In the material below, find each line with the word "traccia" and copy it.
+++ PROVIDED DATA
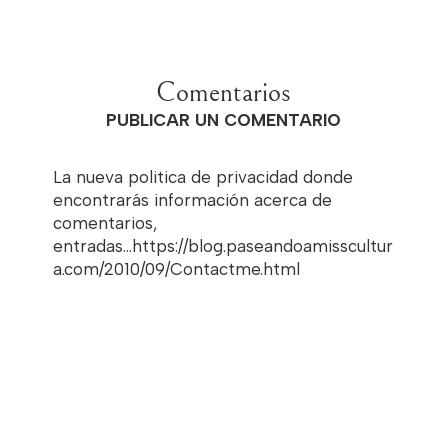
Comentarios
PUBLICAR UN COMENTARIO
La nueva politica de privacidad donde
encontrarás información acerca de
comentarios,
entradas...https://blog.paseandoamisscultur
a.com/2010/09/Contactme.html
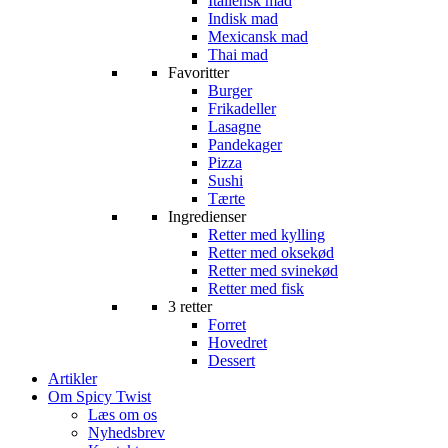
Italiensk mad
Indisk mad
Mexicansk mad
Thai mad
Favoritter
Burger
Frikadeller
Lasagne
Pandekager
Pizza
Sushi
Tærte
Ingredienser
Retter med kylling
Retter med oksekød
Retter med svinekød
Retter med fisk
3 retter
Forret
Hovedret
Dessert
Artikler
Om Spicy Twist
Læs om os
Nyhedsbrev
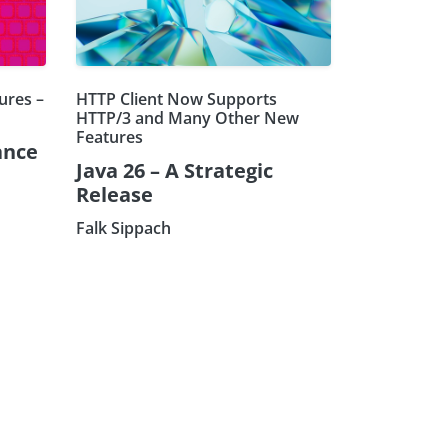
ures –
HTTP Client Now Supports
HTTP/3 and Many Other New
Features
ance
Java 26 – A Strategic
Release
Falk Sippach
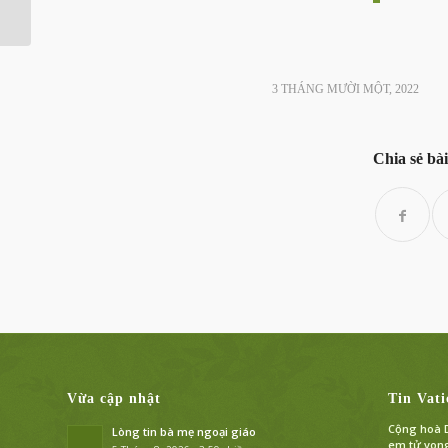
3 THÁNG MƯỜI MỘT, 2022
Chia sẻ bài
Vừa cập nhật
Tin Vati
Cộng hoà D
Lòng tin bà mẹ ngoại giáo
em tử von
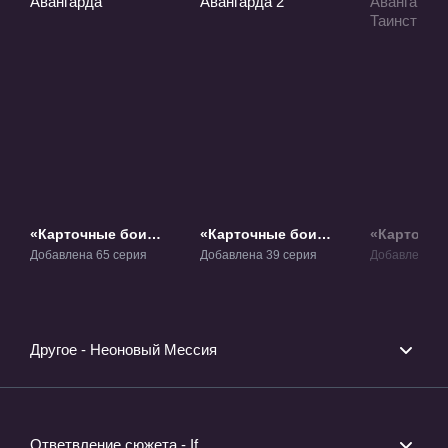
«Карточные бои
«Карточные бои
«Карточны
Авангарда» ТВ-1
Авангарда 2» ТВ-2
Авангарда
Добавлена 65 серия
Добавлена 39 серия
Добавлена 59
Таинствен
связь» ТВ-
Другое - Неоновый Мессия
Ответвление сюжета - If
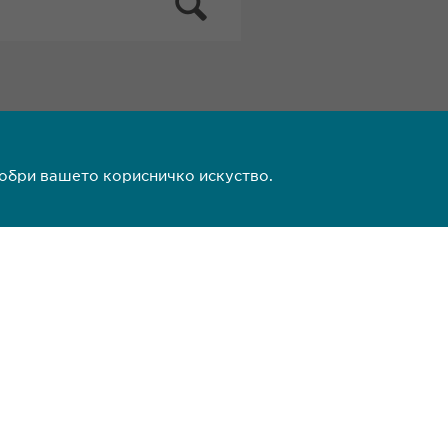
добри вашето корисничко искуство.
)2 511 35 99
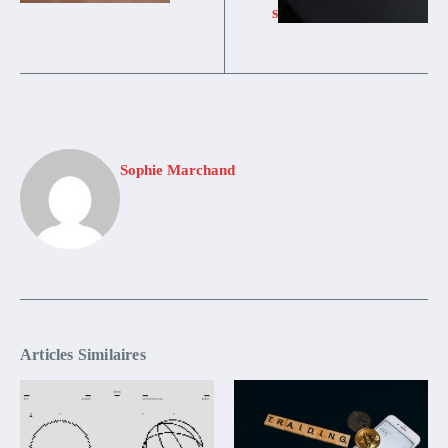
s
Sophie Marchand
Articles Similaires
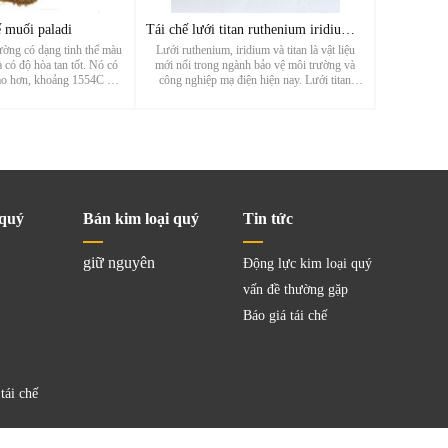
ế muối paladi
Tái chế lưới titan ruthenium iridium_Giá điện cực tái chế lư
ường có dạng tinh thể màu
Lưới ruthenium, iridium và titan là vật liệu
 có độ hòa tan tốt. Nó có
mới nổi trong ngành bảo vệ môi trường và
ao hơn, khoảng 1554C và
công nghiệp mạ điện hiện nay. Lưới titan
³. Muối palladium có tính
Ruthenium-iridium thường được sử dụng để
tốt và là vật liệu xúc tác
làm đồ trang trí tinh xảo, đồ thủ công và các
 Muối palladium...
mặt hàng khác do đặc tính ...
 quý
Bán kim loại quý
Tin tức
giữ nguyên
Động lực kim loại quý
vấn đề thường gặp
Báo giá tái chế
tái chế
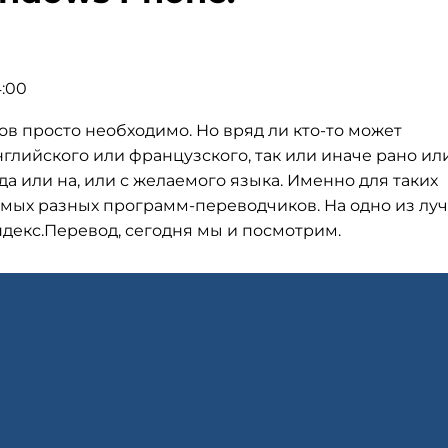
4:00
в просто необходимо. Но вряд ли кто-то может
глийского или французского, так или иначе рано ил
 или на, или с желаемого языка. Именно для таких
амых разных программ-переводчиков. На одно из лу
ндекс.Перевод, сегодня мы и посмотрим.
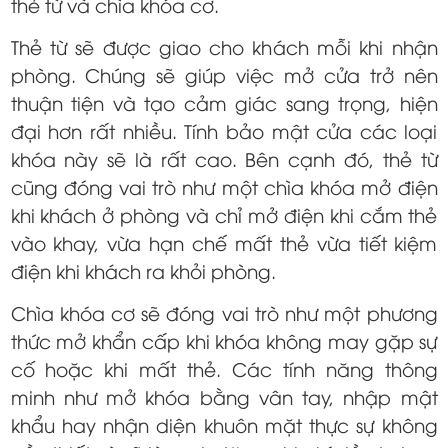
thẻ từ và chìa khóa cơ.
Thẻ từ sẽ được giao cho khách mỗi khi nhận
phòng. Chúng sẽ giúp việc mở cửa trở nên
thuận tiện và tạo cảm giác sang trọng, hiện
đại hơn rất nhiều. Tính bảo mật cửa các loại
khóa này sẽ là rất cao. Bên cạnh đó, thẻ từ
cũng đóng vai trò như một chìa khóa mở điện
khi khách ở phòng và chỉ mở điện khi cắm thẻ
vào khay, vừa hạn chế mất thẻ vừa tiết kiệm
điện khi khách ra khỏi phòng.
Chìa khóa cơ sẽ đóng vai trò như một phương
thức mở khẩn cấp khi khóa không may gặp sự
cố hoặc khi mất thẻ. Các tính năng thông
minh như mở khóa bằng vân tay, nhập mật
khẩu hay nhận diện khuôn mặt thực sự không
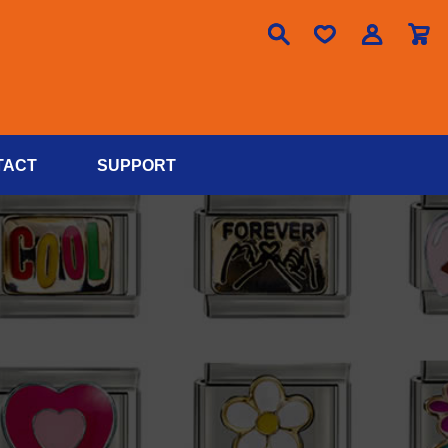

TACT
SUPPORT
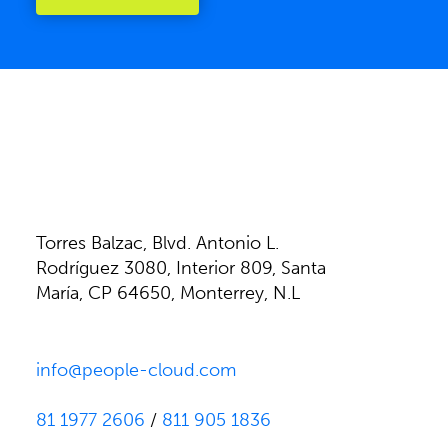
Torres Balzac, Blvd. Antonio L.
Rodríguez 3080, Interior 809, Santa
María, CP 64650, Monterrey, N.L
info@people-cloud.com
81 1977 2606
/
811 905 1836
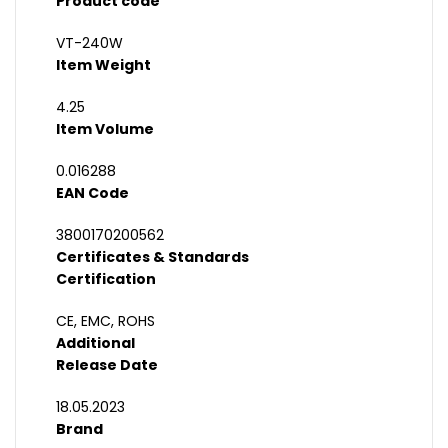
Product code
VT-240W
Item Weight
4.25
Item Volume
0.016288
EAN Code
3800170200562
Certificates & Standards
Certification
CE, EMC, ROHS
Additional
Release Date
18.05.2023
Brand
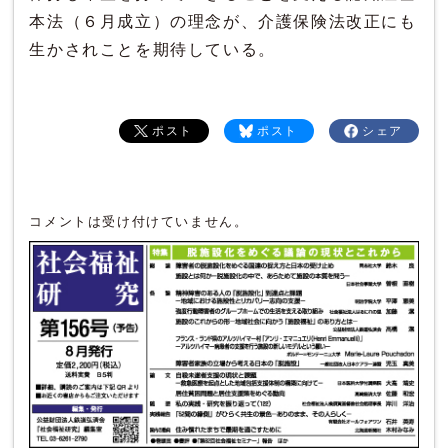
本法（６月成立）の理念が、介護保険法改正にも
生かされことを期待している。
ポスト
ポスト
シェア
コメントは受け付けていません。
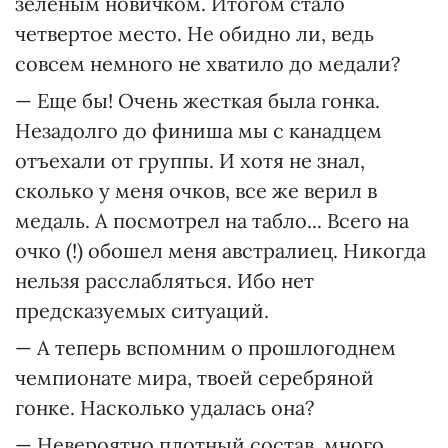
зеленым новичком. Итогом стало
четвертое место. Не обидно ли, ведь
совсем немного не хватило до медали?
— Еще бы! Очень жесткая была гонка.
Незадолго до финиша мы с канадцем
отъехали от группы. И хотя не знал,
сколько у меня очков, все же верил в
медаль. А посмотрел на табло... Всего на
очко (!) обошел меня австралиец. Никогда
нельзя расслабляться. Ибо нет
предсказуемых ситуаций.
— А теперь вспомним о прошлогоднем
чемпионате мира, твоей серебряной
гонке. Насколько удалась она?
— Невероятно плотный состав, много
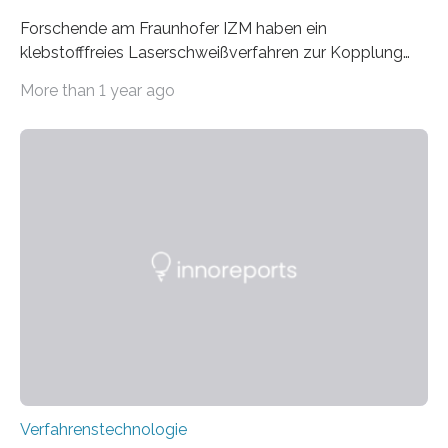
Forschende am Fraunhofer IZM haben ein
klebstofffreies Laserschweißverfahren zur Kopplung
photonisch integrierter Schaltkreise (PICs) mit
More than 1 year ago
optischen Glasfasern realisiert, welches auch in
kryogenen Umgebungen von bis zu vier Kelvin, also
-269.15°C potenziell einsetzbar ist. Die Technologie
eröffnet durch eine direkte Quarz-Quarz-Verbindung
eine zuverlässigere, schnellere und preiswertere Faser-
PIC-Kopplung und revolutioniert so Anwendungen im
Bereich der Quantentechnologien. Eine
Tieftemperaturumgebung ist unerlässlich zur
Beobachtung von Quanteneffekten. Letztere können
einen enormen Vorteil für die Lebensqualität von
Menschen haben, so ist der Umgang mit Big Data…
Verfahrenstechnologie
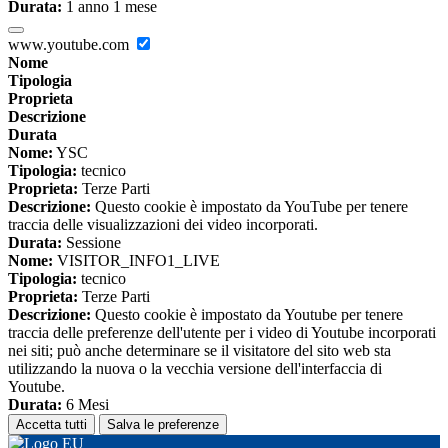
Durata:
1 anno 1 mese
www.youtube.com
Nome
Tipologia
Proprieta
Descrizione
Durata
Nome:
YSC
Tipologia:
tecnico
Proprieta:
Terze Parti
Descrizione:
Questo cookie è impostato da YouTube per tenere
traccia delle visualizzazioni dei video incorporati.
Durata:
Sessione
Nome:
VISITOR_INFO1_LIVE
Tipologia:
tecnico
Proprieta:
Terze Parti
Descrizione:
Questo cookie è impostato da Youtube per tenere
traccia delle preferenze dell'utente per i video di Youtube incorporati
nei siti; può anche determinare se il visitatore del sito web sta
utilizzando la nuova o la vecchia versione dell'interfaccia di
Youtube.
Durata:
6 Mesi
Accetta tutti
Salva le preferenze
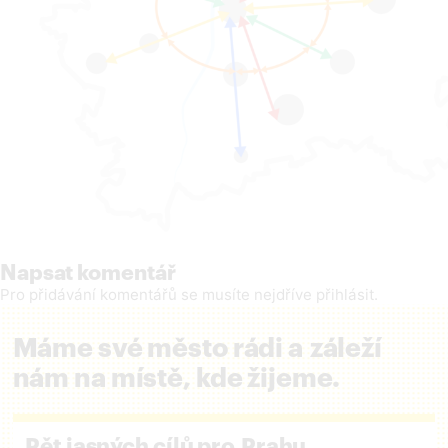
Napsat komentář
Pro přidávání komentářů se musíte nejdříve
přihlásit
.
Máme své město rádi a záleží
nám na místě, kde žijeme.
Pět jasných cílů pro Prahu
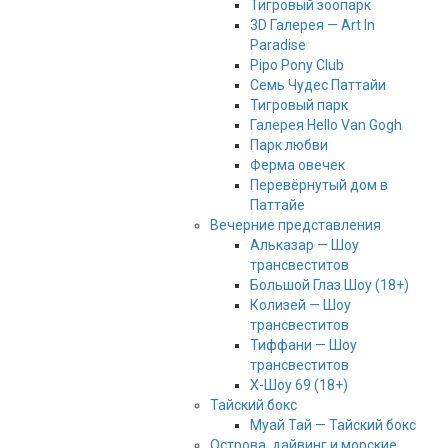
Тигровый зоопарк
3D Галерея — Art In
Paradise
Pipo Pony Club
Семь Чудес Паттайи
Тигровый парк
Галерея Hello Van Gogh
Парк любви
Ферма овечек
Перевёрнутый дом в
Паттайе
Вечерние представления
Альказар — Шоу
трансвеститов
Большой Глаз Шоу (18+)
Колизей — Шоу
трансвеститов
Тиффани — Шоу
трансвеститов
Х-Шоу 69 (18+)
Тайский бокс
Муай Тай — Тайский бокс
Острова, дайвинг и морские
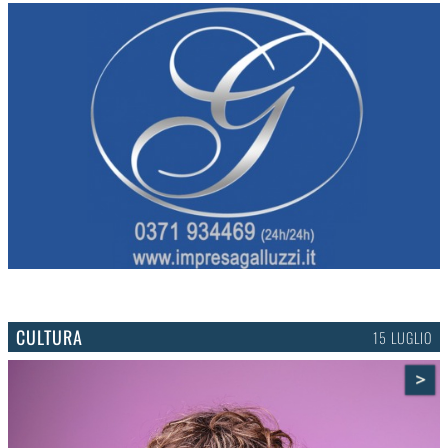
CULTURA
15 LUGLIO
>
++++++
▶ [FINISHED TASK]
traccia delle visualizzazioni dei video incorporati.
traccia delle preferenze dell'utente per i video di Youtube incorporati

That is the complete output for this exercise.